In this article, we will focus on how to Integrate Microsoft Defender XDR and Microsoft Sentinel and perform SIEM Activities in one place on Microsoft Defender Portal – https://security.microsoft.com/
It would be great to focus on Microsoft 365 Activities and get it done easily without checking multiple portals.
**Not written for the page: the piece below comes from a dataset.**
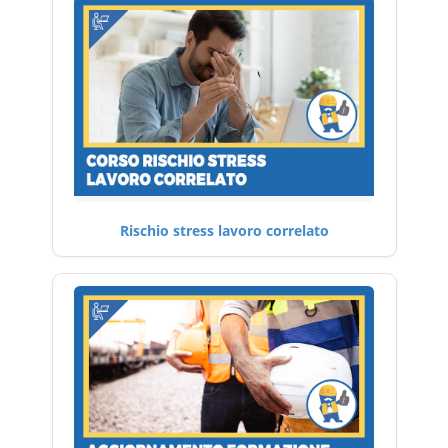
Rischio stress lavoro correlato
Let’s begin,
Note: If you’re new to Microsoft Sentinel and would like to learn how to deploy Microsoft Sentinel – Refer to previous Multi-part article series – Microsoft Sentinel Implementation a Deep Dive- Part 1: Workspace Deployment
Installing and Configuring Microsoft Defender XDR Connector for Microsoft Sentinel
Log on to https://portal.azure.com and go to Microsoft Sentinel –> Content Management –> Content hub
Search for Microsoft Defender XDR Data connector

Click on Install

Click on Manage once the installation completed

Click on Connect Incidents & alerts

Select the activities to collect the logs for Sentinel

Click on Apply Changes

Ingrate SIEM and XDR in One Place
Go to https://security.microsoft.com/ and click on Connect a Workspace

Select the Sentinel Workspace and Click on Next
Click on Connect

Now it will take a few moments to connect the Microsoft Log Analytics workspace

you can see it has connected to the workspace without any issues

Validation of the logs and Incidents
Go to https://security.microsoft.com/ –> Advanced Hunting
Click on Start Hunting

Select signinLogs and click on Run query
you can see the results. if that is the case, we have successfully connected and able to get it SIEM: Microsoft Sentinel in the Microsoft Security Portal itself without any issues

if any incidents occur for Microsoft 365, it will be shown in the Microsoft Security Portal.
Let’s talk about them in the upcoming articles. Until then, Ta ta!!